Currently,  the average time for a small-cap fund to liquidate the asset ranges from 200 days to 1,623 days depending on the fund size.


 “Many of the new startups that have sprung up to solve many problems faced by the population could eventually list as small-cap companies and then eventually grow into sizable companies in the mid-cap or large-cap space,” said I. V. Subramaniam, MD & Group Head- Equities, Quantum Advisors – Sponsor to Quantum Mutual Fund.


Subramniam believes the growth of the economy will be led not only by the large companies but by many startups that have sprung up in the last few years. The smallcap space currently includes more than 85 percent of the listed companies.


For the NFO, liquidity will be prioritized and a high conviction portfolio where 25-60 stocks will be chosen for optimal diversification.

Quantum will have limited ownership in individual stocks where generally holdings are capped at 5% of market capitalization. The AMC is bullish on this space as of the Rs 20–22 lakh crore that’s deployed in equity mutual funds, only Rs 1.8 lakh crore, or less than 10 percent is currently in small-caps.

What should you do as an investor?


However, Value Research’s Hritik Madan notes that over the last 23 years, just 13 per cent of small-cap stocks graduated to mid-caps or large-caps, while 29 per cent tumbled into the micro-cap territory. Therefore, when considering small-cap investments, it’s imperative to grasp these risks.

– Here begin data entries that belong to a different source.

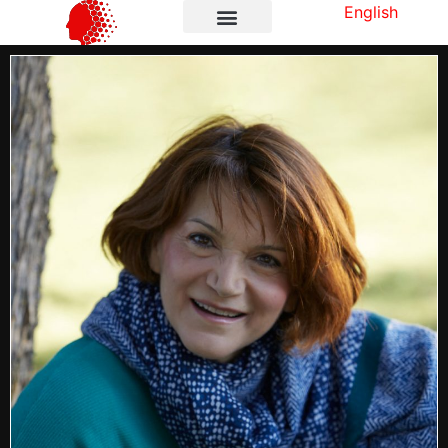
English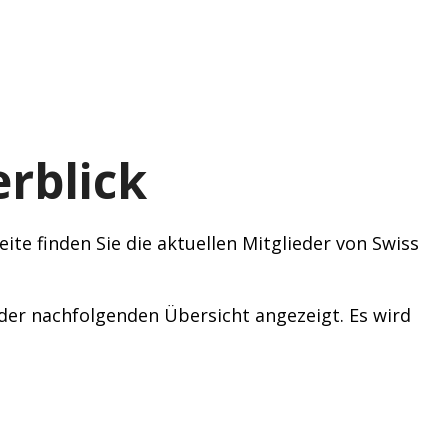
rblick
ite finden Sie die aktuellen Mitglieder von Swiss
n der nachfolgenden Übersicht angezeigt. Es wird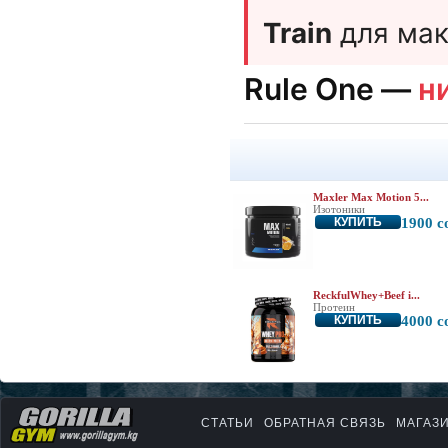
Train
для мак
Rule One —
н
Maxler Max Motion 5...
Изотоники
КУПИТЬ
1900 с
ReckfulWhey+Beef i...
Протеин
КУПИТЬ
4000 с
СТАТЬИ
ОБРАТНАЯ СВЯЗЬ
МАГАЗ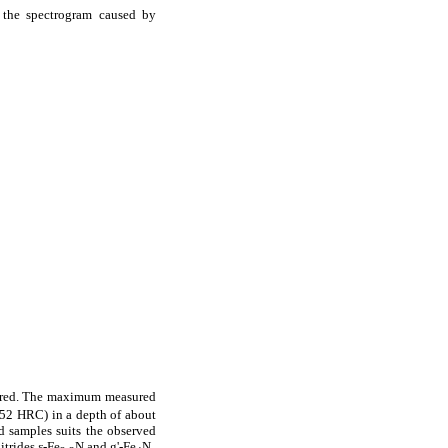
 the spectrogram caused by
istered. The maximum measured
 52 HRC) in a depth of about
d samples suits the observed
trides ε-Fe
N and
g
'-Fe
N.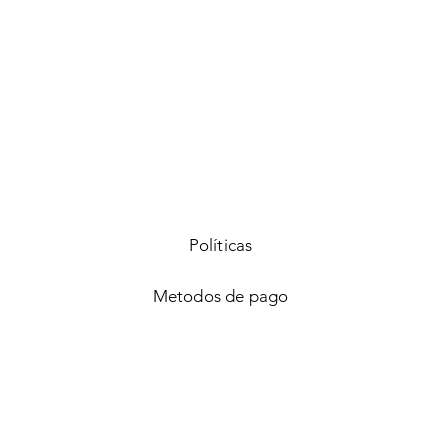
Vista rápida
Políticas
Metodos de pago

” Allocate small-cap funds judiciously in your portfolio. They can be a valuable addition but also come with higher risk and volatility. Over the long term, they can boost your overall returns. Generally, it’s recommended to allocate 50-70 per cent to your core portfolio in large-cap funds, 20-30 per cent in mid-cap funds, and 10-20 per cent in small-cap funds. To maximise returns, make portfolio rebalancing your ally. When small-cap stocks surge, sell some (since their value in your portfolio will increase) and adjust back to the recommended allocation. When they decline, buy them at discounted prices,” said Madan.